Un samedi matin, pour le brunch, Mariama n’était pas venue. D’après son texto laconique, sa persévérance sur Tinder avait fini par payer, et le grand roux aux dents du bonheur lui avait proposé un week-end surprise à Bruxelles. Elle a une chance de cocu, non ? avait persiflé Lou, mais au lieu de ricaner comme à l’accoutumée devant ses critiques mesquines, Karine avait plongé le nez dans son assiette d’œufs pochés/chou kale sauté. Deux verres de mimosa plus tard, elle lui avouait avoir dû laisser tomber ton petit-déj with benefits avec son mec pour venir la rejoindre, pour ne pas la planter, en fait. Ça, Lou ne l’avait pas vu venir. Ainsi son partenaire de kizomba avait fini par rassembler ses forces, et la conquérir. Se sentant inexplicablement coupable, elle l’avait renvoyé chez elle : elle n’avait jamais vu Karine irradier autant qu’en la quittant, sautillant presque dans la rue. Bon, après tout, il restait le téléphone.

Rentrée chez elle, la voici s’installant confortablement dans son canapé, pour un call avec Clélia (durée moyenne habituelle : trois heures), histoire de lui narrer la teneur des évènements. De suite, elle retrouvait avec soulagement son amie, mordante et pleine d’esprit. Quinze minutes après, celle-ci doit pourtant raccrocher. Déjà ? s’insurge Lou. Oui, désolée ma belle, je dois me préparer, on sort voir une pièce avec Chou. Chou ? C’était aussi ridicule que gustativement répugnant.

Passé vingt-et-une heure, elle décidait de faire comme dans les films, et de dîner seule, à leur table habituelle. Elle s’y voyait déjà, femme fatale pensive derrière la baie vitrée du troquet, les yeux rivés sur la ville plongée dans la nuit, claquements de talons sur pavés mouillés, lumières incandescentes.
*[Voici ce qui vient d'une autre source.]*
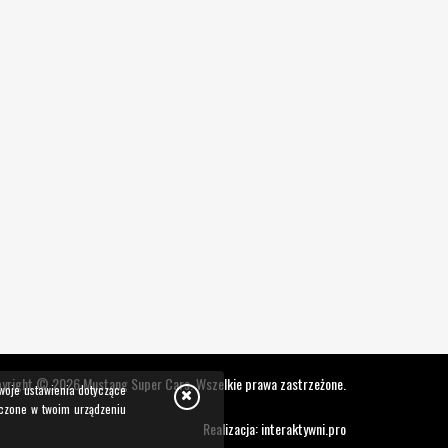
yright © 2026 Mustang Super Cars. Wszelkie prawa zastrzeżone.
swoje ustawienia dotyczące
zczone w twoim urządzeniu
Realizacja:
interaktywni.pro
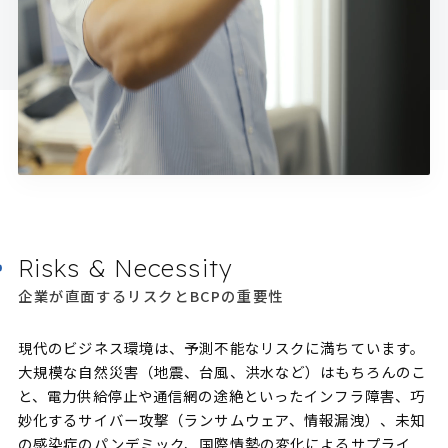
Risks & Necessity
企業が直面するリスクとBCPの重要性
現代のビジネス環境は、予測不能なリスクに満ちています。
大規模な自然災害（地震、台風、洪水など）はもちろんのこ
と、電力供給停止や通信網の途絶といったインフラ障害、巧
妙化するサイバー攻撃（ランサムウェア、情報漏洩）、未知
の感染症のパンデミック、国際情勢の変化によるサプライ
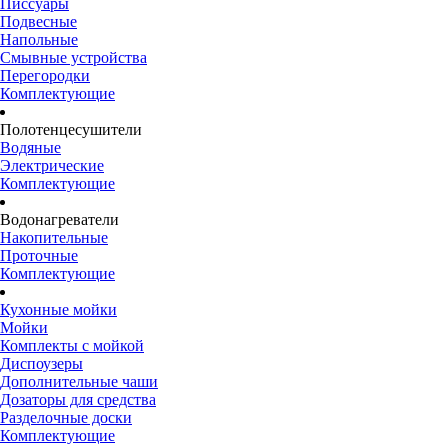
Писсуары
Подвесные
Напольные
Смывные устройства
Перегородки
Комплектующие
Полотенцесушители
Водяные
Электрические
Комплектующие
Водонагреватели
Накопительные
Проточные
Комплектующие
Кухонные мойки
Мойки
Комплекты с мойкой
Диспоузеры
Дополнительные чаши
Дозаторы для средства
Разделочные доски
Комплектующие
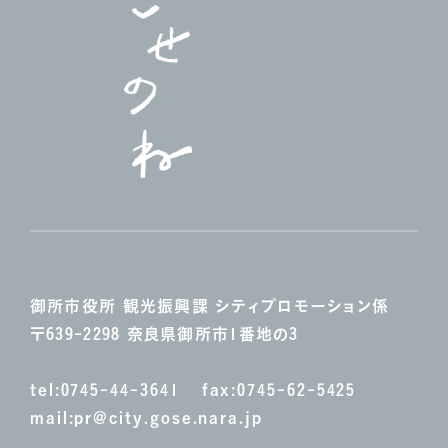
御所市役所 観光振興課
シティプロモーション係
〒639-2298 奈良県御所市1番地の3
tel:
0745-44-3641
fax:0745-62-5425
mail:
pr@city.gose.nara.jp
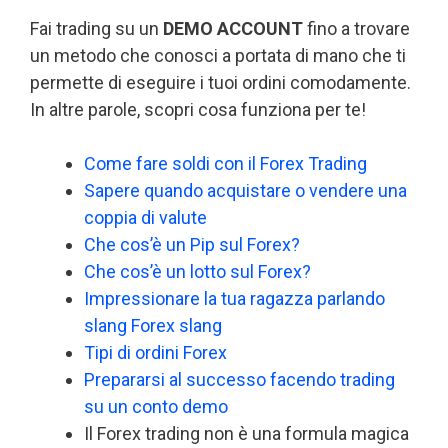
Fai trading su un
DEMO ACCOUNT
fino a trovare
un metodo che conosci a portata di mano che ti
permette di eseguire i tuoi ordini comodamente.
In altre parole, scopri cosa funziona per te!
Come fare soldi con il Forex Trading
Sapere quando acquistare o vendere una
coppia di valute
Che cos’è un Pip sul Forex?
Che cos’è un lotto sul Forex?
Impressionare la tua ragazza parlando
slang Forex slang
Tipi di ordini Forex
Prepararsi al successo facendo trading
su un conto demo
Il Forex trading non è una formula magica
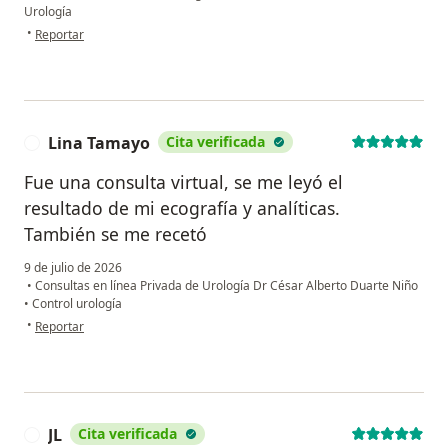
Urología
en opinión del usuario Andres Gabor
•
Reportar
Lina Tamayo
Cita verificada
L
Fue una consulta virtual, se me leyó el
resultado de mi ecografía y analíticas.
También se me recetó
9 de julio de 2026
•
Consultas en línea Privada de Urología Dr César Alberto Duarte Niño
•
Control urología
en opinión del usuario Lina Tamayo
•
Reportar
JL
Cita verificada
J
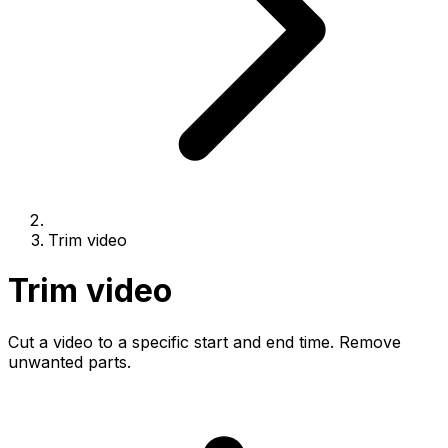
Trim video
Trim video
Cut a video to a specific start and end time. Remove
unwanted parts.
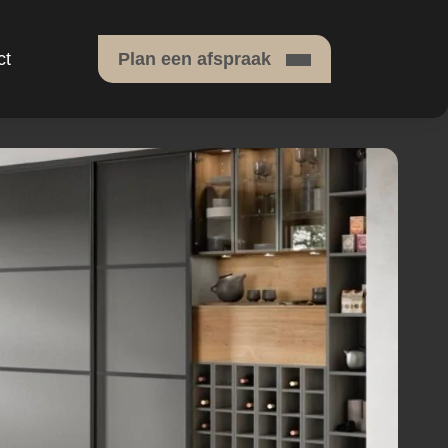
ct
Plan een afspraak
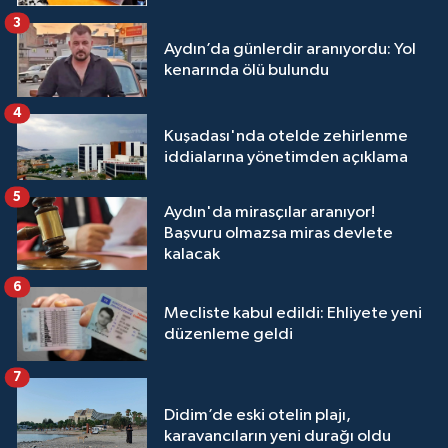
3
Aydın’da günlerdir aranıyordu: Yol
kenarında ölü bulundu
4
Kuşadası'nda otelde zehirlenme
iddialarına yönetimden açıklama
5
Aydın'da mirasçılar aranıyor!
Başvuru olmazsa miras devlete
kalacak
6
Mecliste kabul edildi: Ehliyete yeni
düzenleme geldi
7
Didim’de eski otelin plajı,
karavancıların yeni durağı oldu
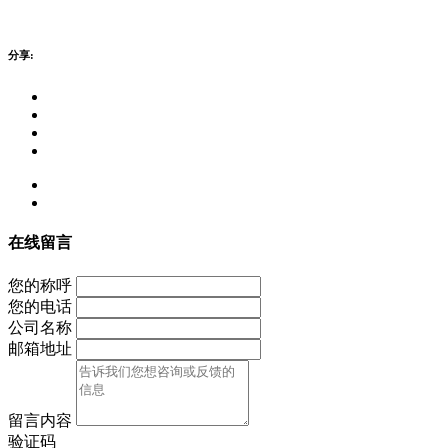
分享:
在线留言
您的称呼
您的电话
公司名称
邮箱地址
留言内容
验证码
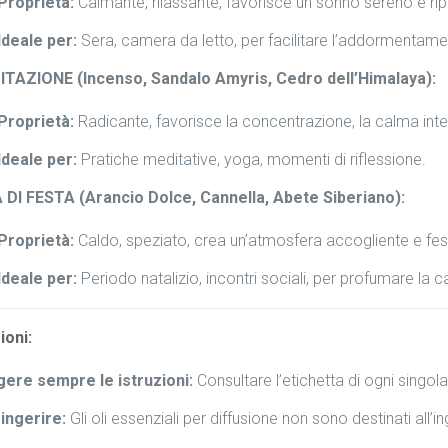
Proprietà:
Calmante, rilassante, favorisce un sonno sereno e ri
Ideale per:
Sera, camera da letto, per facilitare l’addormentame
TAZIONE (Incenso, Sandalo Amyris, Cedro dell’Himalaya):
Proprietà:
Radicante, favorisce la concentrazione, la calma interio
Ideale per:
Pratiche meditative, yoga, momenti di riflessione.
 DI FESTA (Arancio Dolce, Cannella, Abete Siberiano):
Proprietà:
Caldo, speziato, crea un’atmosfera accogliente e fe
Ideale per:
Periodo natalizio, incontri sociali, per profumare la c
ioni:
ere sempre le istruzioni:
Consultare l’etichetta di ogni singo
ingerire:
Gli oli essenziali per diffusione non sono destinati all’i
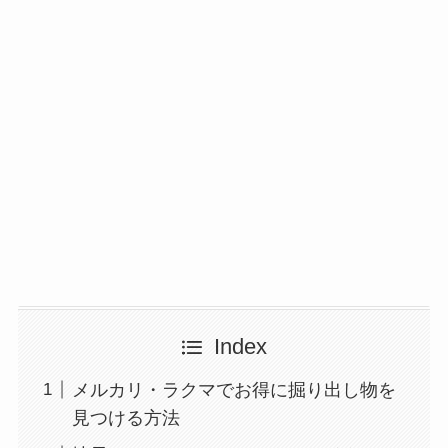
Index
メルカリ・ラクマでお得に掘り出し物を
見つける方法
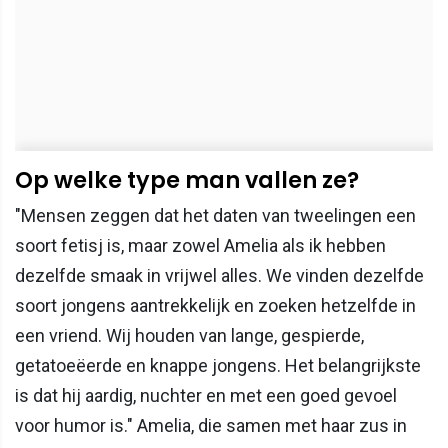
Op welke type man vallen ze?
"Mensen zeggen dat het daten van tweelingen een
soort fetisj is, maar zowel Amelia als ik hebben
dezelfde smaak in vrijwel alles. We vinden dezelfde
soort jongens aantrekkelijk en zoeken hetzelfde in
een vriend. Wij houden van lange, gespierde,
getatoeëerde en knappe jongens. Het belangrijkste
is dat hij aardig, nuchter en met een goed gevoel
voor humor is." Amelia, die samen met haar zus in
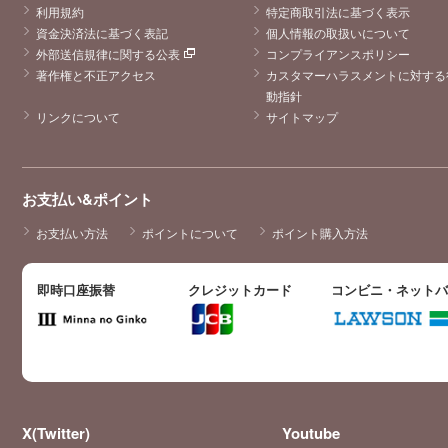
利用規約
特定商取引法に基づく表示
資金決済法に基づく表記
個人情報の取扱いについて
外部送信規律に関する公表
コンプライアンスポリシー
著作権と不正アクセス
カスタマーハラスメントに対する
動指針
リンクについて
サイトマップ
お支払い&ポイント
お支払い方法
ポイントについて
ポイント購入方法
即時口座振替
クレジットカード
コンビニ・ネット
X(Twitter)
Youtube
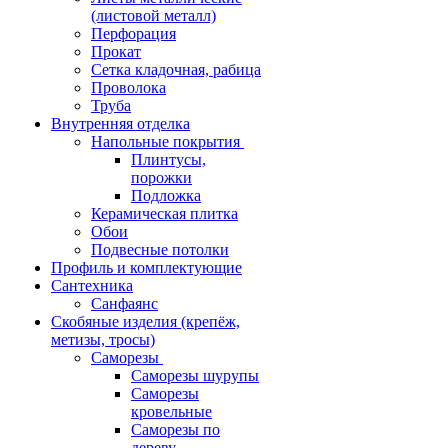
(листовой металл)
Перфорация
Прокат
Сетка кладочная, рабица
Проволока
Труба
Внутренняя отделка
Напольные покрытия
Плинтусы,
порожки
Подложка
Керамическая плитка
Обои
Подвесные потолки
Профиль и комплектующие
Сантехника
Санфаянс
Скобяные изделия (крепёж,
метизы, тросы)
Саморезы
Саморезы шурупы
Саморезы
кровельные
Саморезы по
дереву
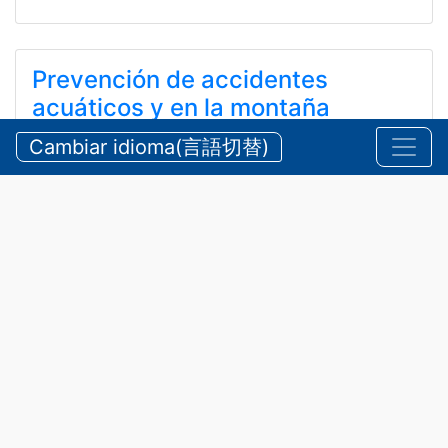
Prevención de accidentes
acuáticos y en la montaña
durante el verano
Cambiar idioma(言語切替)
【三重県警察本部】夏期における水難・山岳遭難の防
止
24 de julio de 2026
Anuncios
,
Seguridad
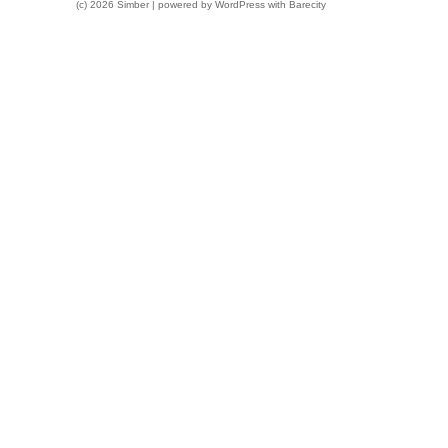
(c) 2026 Simber | powered by
WordPress
with
Barecity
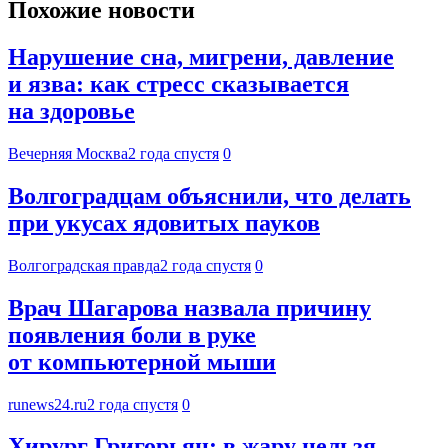
Похожие новости
Нарушение сна, мигрени, давление
и язва: как стресс сказывается
на здоровье
Вечерняя Москва
2 года спустя
0
Волгоградцам объяснили, что делать
при укусах ядовитых пауков
Волгоградская правда
2 года спустя
0
Врач Шагарова назвала причину
появления боли в руке
от компьютерной мыши
runews24.ru
2 года спустя
0
Хирург Григорьян: в жару нельзя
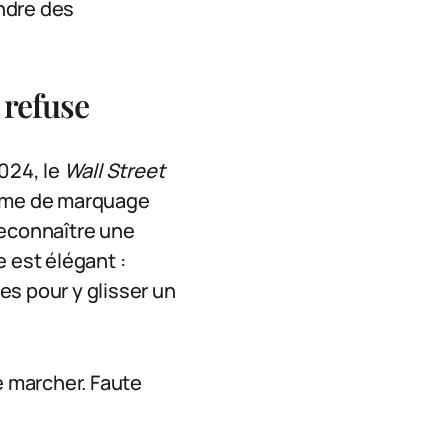
endre des
 refuse
2024, le
Wall Street
tème de marquage
reconnaître une
 est élégant :
es pour y glisser un
de marcher. Faute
Arrivée Chez Maurice, la salle est comble, et une serveuse exécrable lui hurle tout est réservé, mais j’ai un coin qui se libère dans quarante minutes. Le coin en question est une table sortie des Enfers, poisseuse, boiteuse, entre la porte des wc (dont le loquet est cassé depuis 1999) et l’escalier. Lou tente sa chance et en envoie aussitôt une photo à la bande dispo pour un osso-buco ? Une dame aux allures de Mathusalem est pour le moment bien calée à la place convoitée : soufflant sur son potage, elle marmonne, en un monologue inaudible. Elle décide d’abandonner la partie.

Sur le point de rentrer, Lou note que Westward the women passe au cinéma du coin. Elle s’enfonce dans la salle, non sans un énorme sachet de Maltesers à la main. Alors qu’elle coupe le son de son mobile, un message apparaît « A : 21h45 // De : Emeline // Oh ma pauvre, la table des exclus ! Pourquoi tu ne sors pas avec des copines, plutôt ? » Elle décide d’éteindre son portable pour le week-end.